[Collected data]
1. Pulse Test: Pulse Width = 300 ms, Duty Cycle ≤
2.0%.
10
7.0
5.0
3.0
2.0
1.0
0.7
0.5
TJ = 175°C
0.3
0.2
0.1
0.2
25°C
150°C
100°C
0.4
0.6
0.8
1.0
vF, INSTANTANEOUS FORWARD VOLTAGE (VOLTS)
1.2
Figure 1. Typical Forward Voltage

* * *

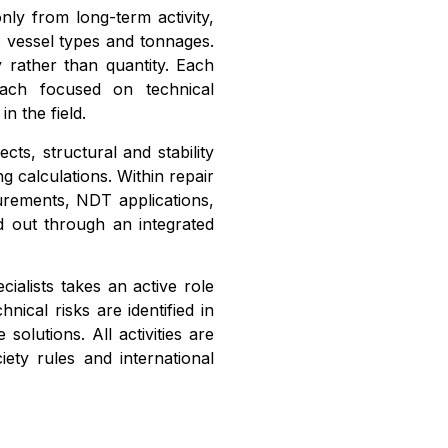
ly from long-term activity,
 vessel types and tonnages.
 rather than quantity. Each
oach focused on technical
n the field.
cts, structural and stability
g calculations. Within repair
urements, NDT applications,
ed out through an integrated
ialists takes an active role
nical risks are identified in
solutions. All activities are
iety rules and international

* AIM OF THE TASK:
Above are the entries. Copy exactly the part that opens with the line containing "ialists takes an active role" and closes with the line containing "iety rules and international", and no more.

* ANSWER BOX:
ialists takes an active role
nical risks are identified in
solutions. All activities are
iety rules and international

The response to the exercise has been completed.